(Document layout detection data)
# # # #

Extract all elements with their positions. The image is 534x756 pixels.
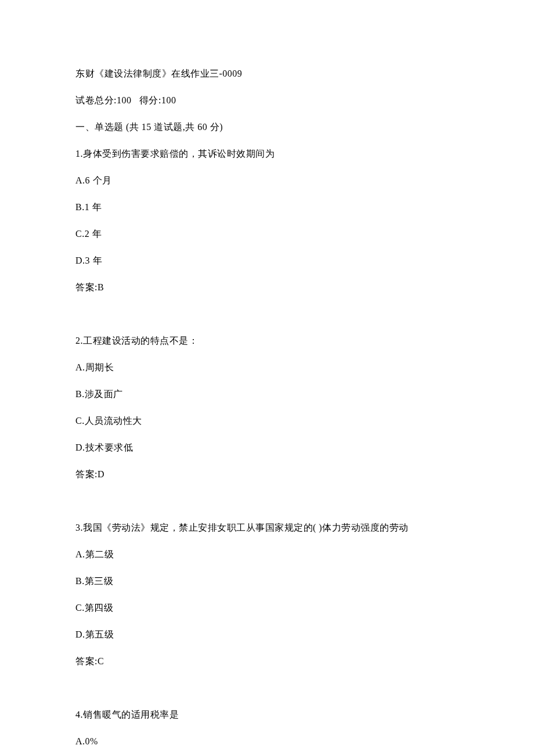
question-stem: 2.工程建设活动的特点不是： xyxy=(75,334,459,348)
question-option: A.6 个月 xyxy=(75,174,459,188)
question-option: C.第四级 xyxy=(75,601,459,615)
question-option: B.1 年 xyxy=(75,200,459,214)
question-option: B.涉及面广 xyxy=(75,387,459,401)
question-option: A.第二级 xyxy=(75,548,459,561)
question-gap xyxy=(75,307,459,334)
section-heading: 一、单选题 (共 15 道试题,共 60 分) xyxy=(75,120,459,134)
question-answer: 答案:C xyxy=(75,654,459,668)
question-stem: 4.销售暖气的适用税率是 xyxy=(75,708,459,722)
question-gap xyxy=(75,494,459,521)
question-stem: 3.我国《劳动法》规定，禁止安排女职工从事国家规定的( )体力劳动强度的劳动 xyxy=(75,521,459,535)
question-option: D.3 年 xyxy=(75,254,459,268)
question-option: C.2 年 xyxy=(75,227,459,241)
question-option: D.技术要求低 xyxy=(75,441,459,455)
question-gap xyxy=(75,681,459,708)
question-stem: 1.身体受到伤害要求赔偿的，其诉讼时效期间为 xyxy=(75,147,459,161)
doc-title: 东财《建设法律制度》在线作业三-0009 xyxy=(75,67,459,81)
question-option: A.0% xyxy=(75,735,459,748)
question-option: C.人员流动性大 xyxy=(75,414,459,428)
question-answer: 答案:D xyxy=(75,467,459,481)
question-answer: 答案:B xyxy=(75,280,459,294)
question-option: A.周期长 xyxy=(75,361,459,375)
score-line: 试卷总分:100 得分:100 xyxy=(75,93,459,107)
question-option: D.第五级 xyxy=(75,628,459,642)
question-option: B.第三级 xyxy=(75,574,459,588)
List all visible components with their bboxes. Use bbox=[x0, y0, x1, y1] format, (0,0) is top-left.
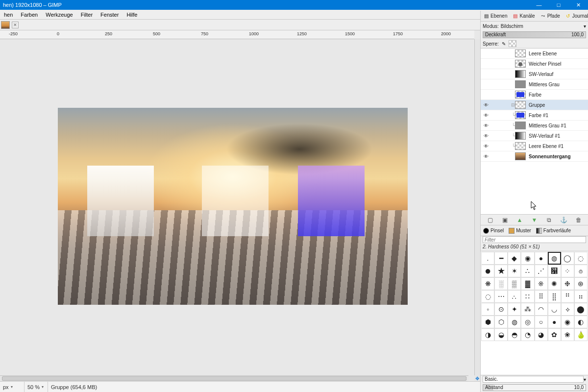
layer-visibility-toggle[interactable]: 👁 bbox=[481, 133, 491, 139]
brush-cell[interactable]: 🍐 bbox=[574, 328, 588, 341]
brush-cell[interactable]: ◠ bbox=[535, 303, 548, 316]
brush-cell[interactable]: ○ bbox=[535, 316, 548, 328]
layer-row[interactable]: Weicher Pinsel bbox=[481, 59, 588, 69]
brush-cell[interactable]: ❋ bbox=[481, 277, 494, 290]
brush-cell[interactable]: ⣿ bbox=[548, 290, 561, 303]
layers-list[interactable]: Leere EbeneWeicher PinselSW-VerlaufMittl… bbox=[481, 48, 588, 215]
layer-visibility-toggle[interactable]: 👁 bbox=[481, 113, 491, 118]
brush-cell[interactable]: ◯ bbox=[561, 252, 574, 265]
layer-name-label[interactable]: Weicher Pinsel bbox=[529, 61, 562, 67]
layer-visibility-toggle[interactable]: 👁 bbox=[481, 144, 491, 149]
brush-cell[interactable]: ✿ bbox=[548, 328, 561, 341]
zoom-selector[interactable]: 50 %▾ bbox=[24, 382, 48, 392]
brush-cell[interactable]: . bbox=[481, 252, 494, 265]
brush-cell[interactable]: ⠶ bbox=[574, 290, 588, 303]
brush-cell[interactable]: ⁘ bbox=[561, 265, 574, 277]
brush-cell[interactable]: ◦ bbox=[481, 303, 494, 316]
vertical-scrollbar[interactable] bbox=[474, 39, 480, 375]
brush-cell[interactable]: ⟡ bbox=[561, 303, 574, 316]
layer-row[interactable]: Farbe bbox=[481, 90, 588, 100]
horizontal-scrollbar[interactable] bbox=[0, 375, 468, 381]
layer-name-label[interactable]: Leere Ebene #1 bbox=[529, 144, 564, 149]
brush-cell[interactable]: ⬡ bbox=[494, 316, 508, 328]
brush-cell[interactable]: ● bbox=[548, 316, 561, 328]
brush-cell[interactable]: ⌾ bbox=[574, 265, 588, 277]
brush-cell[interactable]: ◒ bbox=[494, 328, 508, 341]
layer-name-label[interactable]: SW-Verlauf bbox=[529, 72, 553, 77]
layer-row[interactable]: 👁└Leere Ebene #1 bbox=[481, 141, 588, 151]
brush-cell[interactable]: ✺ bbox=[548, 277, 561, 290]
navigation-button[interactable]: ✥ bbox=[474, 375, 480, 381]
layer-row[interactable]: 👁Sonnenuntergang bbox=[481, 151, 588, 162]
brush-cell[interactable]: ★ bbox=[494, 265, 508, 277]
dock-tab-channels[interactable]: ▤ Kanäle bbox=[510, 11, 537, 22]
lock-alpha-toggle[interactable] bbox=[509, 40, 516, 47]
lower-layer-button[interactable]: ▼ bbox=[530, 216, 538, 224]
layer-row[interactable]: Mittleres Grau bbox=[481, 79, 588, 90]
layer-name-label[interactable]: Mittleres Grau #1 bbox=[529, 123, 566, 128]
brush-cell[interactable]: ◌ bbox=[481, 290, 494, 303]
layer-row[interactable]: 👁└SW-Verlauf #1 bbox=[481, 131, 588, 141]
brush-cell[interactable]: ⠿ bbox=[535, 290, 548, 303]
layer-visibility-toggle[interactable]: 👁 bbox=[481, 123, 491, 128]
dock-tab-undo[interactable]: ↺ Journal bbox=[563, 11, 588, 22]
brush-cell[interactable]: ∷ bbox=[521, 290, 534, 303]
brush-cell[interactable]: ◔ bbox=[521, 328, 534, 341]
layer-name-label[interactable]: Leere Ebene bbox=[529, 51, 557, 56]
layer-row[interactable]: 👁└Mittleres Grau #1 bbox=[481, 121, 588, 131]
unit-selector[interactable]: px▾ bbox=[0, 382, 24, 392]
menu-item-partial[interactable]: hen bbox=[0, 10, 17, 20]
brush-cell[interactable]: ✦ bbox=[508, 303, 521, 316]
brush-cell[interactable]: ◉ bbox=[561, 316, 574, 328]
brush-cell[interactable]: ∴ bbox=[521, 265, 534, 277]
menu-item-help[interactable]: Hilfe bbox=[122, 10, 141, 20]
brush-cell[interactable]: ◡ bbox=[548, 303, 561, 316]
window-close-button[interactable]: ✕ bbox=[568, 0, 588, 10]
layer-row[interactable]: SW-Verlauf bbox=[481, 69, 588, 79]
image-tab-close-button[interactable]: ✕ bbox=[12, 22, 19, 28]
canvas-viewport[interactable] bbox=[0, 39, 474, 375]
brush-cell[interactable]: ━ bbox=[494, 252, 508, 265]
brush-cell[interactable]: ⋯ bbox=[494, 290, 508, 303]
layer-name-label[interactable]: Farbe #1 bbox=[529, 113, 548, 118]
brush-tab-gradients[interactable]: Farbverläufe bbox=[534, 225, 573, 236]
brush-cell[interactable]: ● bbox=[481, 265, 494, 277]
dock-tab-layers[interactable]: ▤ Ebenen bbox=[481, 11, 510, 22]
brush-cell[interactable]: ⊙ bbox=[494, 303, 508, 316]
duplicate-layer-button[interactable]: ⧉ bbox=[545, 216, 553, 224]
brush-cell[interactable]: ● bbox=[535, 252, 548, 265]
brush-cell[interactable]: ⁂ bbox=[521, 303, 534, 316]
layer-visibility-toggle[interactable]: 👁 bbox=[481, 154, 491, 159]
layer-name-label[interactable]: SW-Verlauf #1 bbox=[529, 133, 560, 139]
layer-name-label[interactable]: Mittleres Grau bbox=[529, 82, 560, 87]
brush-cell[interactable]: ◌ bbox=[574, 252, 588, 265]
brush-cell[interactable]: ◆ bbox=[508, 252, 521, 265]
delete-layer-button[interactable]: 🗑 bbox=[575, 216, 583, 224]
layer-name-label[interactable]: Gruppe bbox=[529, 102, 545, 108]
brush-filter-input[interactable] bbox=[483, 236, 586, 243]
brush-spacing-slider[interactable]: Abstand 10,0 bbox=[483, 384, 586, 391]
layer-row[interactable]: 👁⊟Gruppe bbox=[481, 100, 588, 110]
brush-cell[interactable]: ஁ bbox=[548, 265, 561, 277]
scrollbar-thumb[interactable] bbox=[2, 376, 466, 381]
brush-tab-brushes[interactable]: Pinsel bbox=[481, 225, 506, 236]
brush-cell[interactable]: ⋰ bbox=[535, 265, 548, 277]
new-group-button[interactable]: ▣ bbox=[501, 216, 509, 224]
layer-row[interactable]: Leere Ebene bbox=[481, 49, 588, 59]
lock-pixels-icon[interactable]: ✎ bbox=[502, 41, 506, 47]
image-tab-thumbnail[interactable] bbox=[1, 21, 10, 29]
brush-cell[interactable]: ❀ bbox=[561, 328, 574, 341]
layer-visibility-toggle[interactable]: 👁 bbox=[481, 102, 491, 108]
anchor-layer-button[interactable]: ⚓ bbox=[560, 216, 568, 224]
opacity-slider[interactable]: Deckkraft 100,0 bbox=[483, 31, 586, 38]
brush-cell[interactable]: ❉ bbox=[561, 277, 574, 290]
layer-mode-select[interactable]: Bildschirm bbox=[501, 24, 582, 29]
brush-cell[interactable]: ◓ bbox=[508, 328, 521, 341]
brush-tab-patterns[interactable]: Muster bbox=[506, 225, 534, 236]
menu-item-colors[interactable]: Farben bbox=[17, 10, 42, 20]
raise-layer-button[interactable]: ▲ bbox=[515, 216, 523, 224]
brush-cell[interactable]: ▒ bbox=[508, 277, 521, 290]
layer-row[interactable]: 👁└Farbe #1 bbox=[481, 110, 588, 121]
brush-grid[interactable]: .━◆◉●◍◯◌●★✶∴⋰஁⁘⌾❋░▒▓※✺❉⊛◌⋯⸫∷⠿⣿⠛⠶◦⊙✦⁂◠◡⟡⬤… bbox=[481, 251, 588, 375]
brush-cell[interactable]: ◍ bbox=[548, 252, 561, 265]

# # # #

## What the task asks:
Provide the number of lines in the records above containing the string "close", and write nothing more.

## Exercise solution:
2